There is a fine line between criticism and down right ass-holeishness. I understand some of you say this sucks because you cant do the same, or you question the authenticity.

Some of you also say that this artist should dip into surrealism. Honestly still life photos are a rarity anymore, (whether he took the picture then hand copied or if he was actually able to get the kids to sit still that long, which is doubtful that is how kids are, so a photo is realistically the easiest way to do a still life of a child) Most of you didnt know this apparently but a really long time ago, hundreds of years, did you know artists where shunned for surrealism paintings? after surrealism took flight a long while later, that is all you find.

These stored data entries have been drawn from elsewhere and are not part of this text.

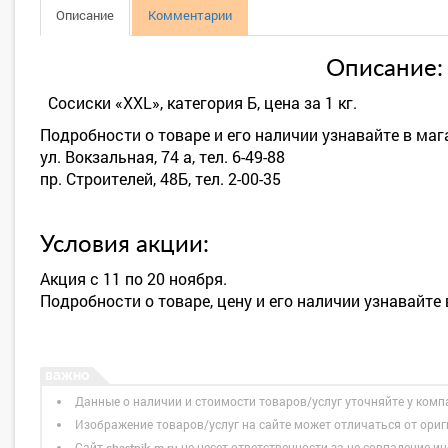
Описание
Комментарии
Описание:
Сосиски «XXL», категория Б, цена за 1 кг.
Подробности о товаре и его наличии узнавайте в ма
ул. Вокзальная, 74 а, тел. 6-49-88
пр. Строителей, 48Б, тел. 2-00-35
Условия акции:
Акция с 11 по 20 ноября.
Подробности о товаре, цену и его наличии узнавайте 
Данные о наличии и стоимости товаров/услуг уточняйте у комп
Изображение товаров/услуг на сайте может отличаться от ори
Сайт
не несет ответственности за не совпадение ин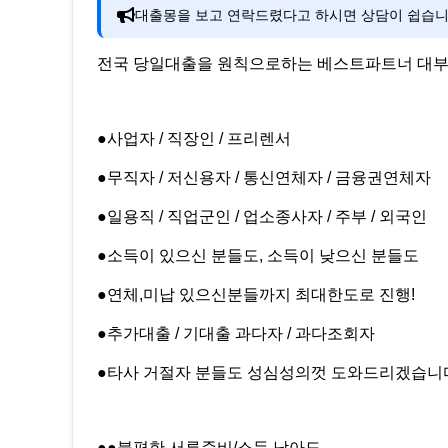
대출몽을 보고 연락드렸다고 하시면 상담이 쉽습니
전국 당일대출을 원칙으로하는 베스트파트너 대
●사업자 / 직장인 / 프리렌서
●무직자 / 저신용자 / 통신연체자 / 금융권연체자
●일용직 / 직업군인 / 업소종사자 / 주부 / 외국인
●소득이 있으신 분들도, 소득이 낮으신 분들도
●연체,미납 있으신분들까지 최대한도로 진행!
●추가대출 / 기대출 과다자 / 과다조회자
●타사 거절자 분들도 성심성의껏 도와드리겠습니
●●불편한 서류준비/소득 낮아도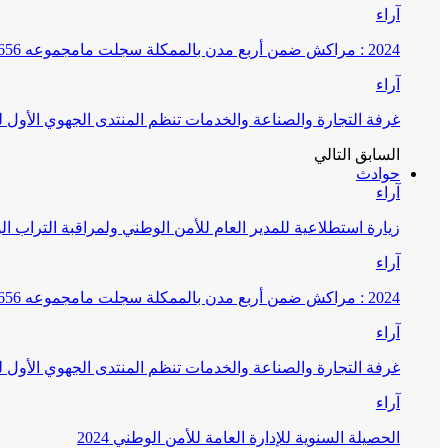
آراء
2024 : مراكش ضمن أربع مدن بالممكلة سجلت مامجموعه 656 قضية تتعلق بغسيل الأموال
آراء
غرفة التجارة والصناعة والخدمات تنظم المنتدى الجهوي الأول
السابق
التالي
حوادث
آراء
زيارة استطلاعية للمدير العام للأمن الوطني ولمراقبة التراب ا
آراء
2024 : مراكش ضمن أربع مدن بالممكلة سجلت مامجموعه 656 قضية تتعلق بغسيل الأموال
آراء
غرفة التجارة والصناعة والخدمات تنظم المنتدى الجهوي الأول
آراء
الحصيلة السنوية للإدارة العامة للأمن الوطني 2024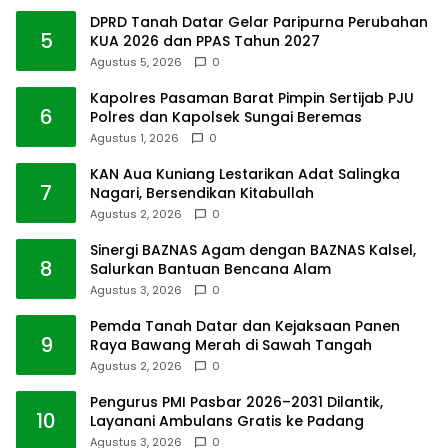
DPRD Tanah Datar Gelar Paripurna Perubahan
5
KUA 2026 dan PPAS Tahun 2027
Agustus 5, 2026
0
Kapolres Pasaman Barat Pimpin Sertijab PJU
6
Polres dan Kapolsek Sungai Beremas
Agustus 1, 2026
0
KAN Aua Kuniang Lestarikan Adat Salingka
7
Nagari, Bersendikan Kitabullah
Agustus 2, 2026
0
Sinergi BAZNAS Agam dengan BAZNAS Kalsel,
8
Salurkan Bantuan Bencana Alam
Agustus 3, 2026
0
Pemda Tanah Datar dan Kejaksaan Panen
9
Raya Bawang Merah di Sawah Tangah
Agustus 2, 2026
0
Pengurus PMI Pasbar 2026–2031 Dilantik,
10
Layanani Ambulans Gratis ke Padang
Agustus 3, 2026
0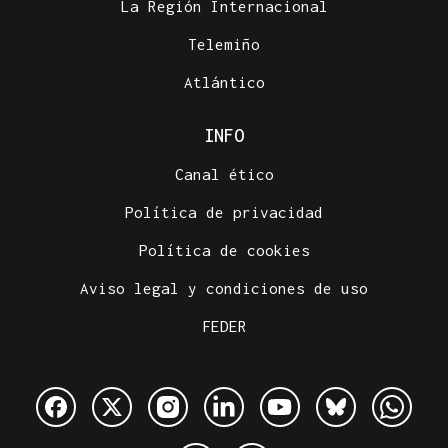
La Región Internacional
Telemiño
Atlántico
INFO
Canal ético
Política de privacidad
Política de cookies
Aviso legal y condiciones de uso
FEDER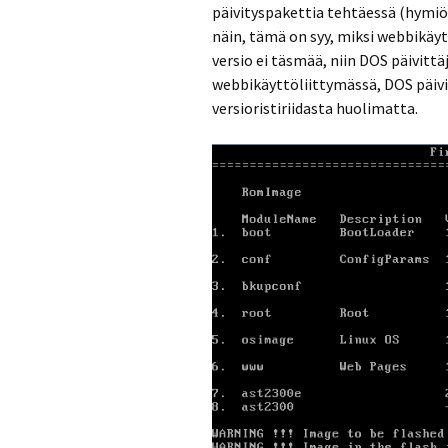
päivityspakettia tehtäessä (hymiöt
näin, tämä on syy, miksi webbikäyt
versio ei täsmää, niin DOS päivittäj
webbikäyttöliittymässä, DOS päivi
versioristiriidasta huolimatta.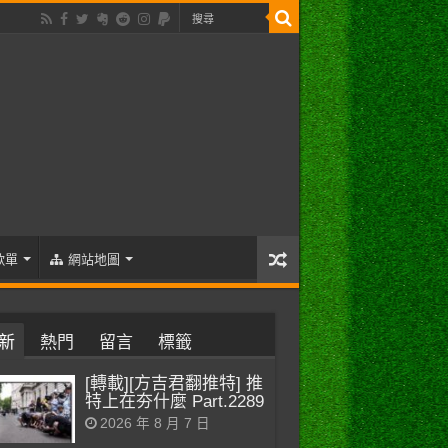
歌單
網站地圖
新
熱門
留言
標籤
[轉載][方吉君翻推特] 推
特上在夯什麼 Part.2289
2026 年 8 月 7 日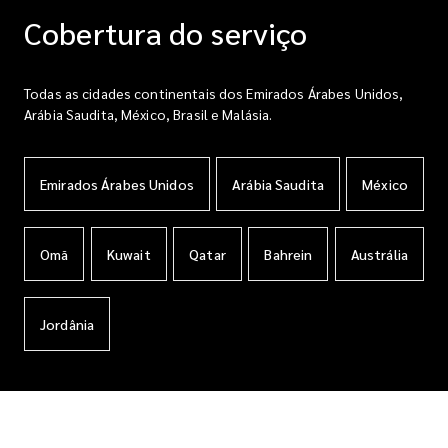
Cobertura do serviço
Todas as cidades continentais dos Emirados Árabes Unidos,
Arábia Saudita, México, Brasil e Malásia.
Emirados Árabes Unidos
Arábia Saudita
México
Omã
Kuwait
Qatar
Bahrein
Austrália
Jordânia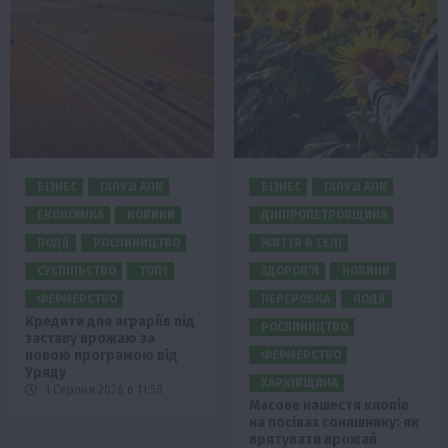
БІЗНЕС
ГАЛУЗІ АПК
БІЗНЕС
ГАЛУЗІ АПК
ЕКОНОМІКА
НОВИНИ
ДНІПРОПЕТРОВЩИНА
ПОДІЇ
РОСЛИНИЦТВО
ЖИТТЯ В СЕЛІ
СУСПІЛЬСТВО
ТОП1
ЗДОРОВ’Я
НОВИНИ
ФЕРМЕРСТВО
ПЕРЕРОБКА
ПОДІЇ
Кредити для аграріїв під
РОСЛИНИЦТВО
заставу врожаю за
новою програмою від
ФЕРМЕРСТВО
Уряду
ХАРКІВЩИНА
1 Серпня 2026 о 11:58
Масове нашестя клопів
на посівах соняшнику: як
врятувати врожай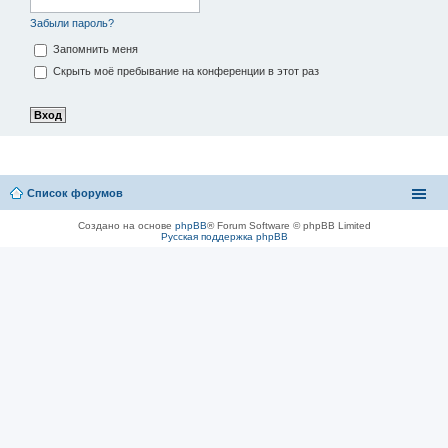
Забыли пароль?
Запомнить меня
Скрыть моё пребывание на конференции в этот раз
Список форумов
Создано на основе
phpBB
® Forum Software © phpBB Limited
Русская поддержка phpBB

An artist is not bound to just what he sees as art anymore, but how many artists paint the truth any longer?

Anyway I am done ranting, this artist is good, kid pictures creep me out too though so I cant say I enjoy these, but I can say this is art and damn good. So for those of you that are being assholes, play in traffic, those of you that agree with me, thank you. The only other thing I have to offer to the artist, your better at people then you are landscapes, they are still really close but I would put more work into it. And if you are using photos as your starting point for your drawing, then I would like to see some still life where the subject is present.